** Problem to solve **
Search the records for the word "Sign". Copy every line where it appears.

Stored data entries
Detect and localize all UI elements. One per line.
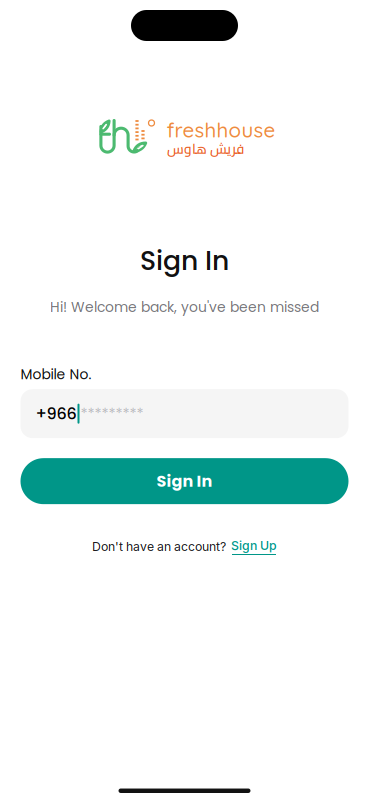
staticText: +966 <box>36 402 76 425</box>
staticText: Mobile No. <box>20 365 92 384</box>
staticText: Sign In <box>140 242 229 279</box>
button[interactable]: Sign In <box>20 458 348 504</box>
staticText: freshhouse <box>166 117 276 143</box>
staticText: Sign In <box>156 470 212 492</box>
staticText: ********* <box>80 403 144 424</box>
button[interactable]: Sign Up <box>231 538 277 555</box>
staticText: Sign Up <box>231 538 277 553</box>
staticText: Don't have an account? <box>92 539 226 554</box>
staticText: فريش هاوس <box>166 136 244 162</box>
staticText: Hi! Welcome back, you've been missed <box>50 297 319 317</box>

** Output for this exercise **
staticText: Sign In <box>140 242 229 279</box>
button[interactable]: Sign In <box>20 458 348 504</box>
staticText: Sign In <box>156 470 212 492</box>
button[interactable]: Sign Up <box>231 538 277 555</box>
staticText: Sign Up <box>231 538 277 553</box>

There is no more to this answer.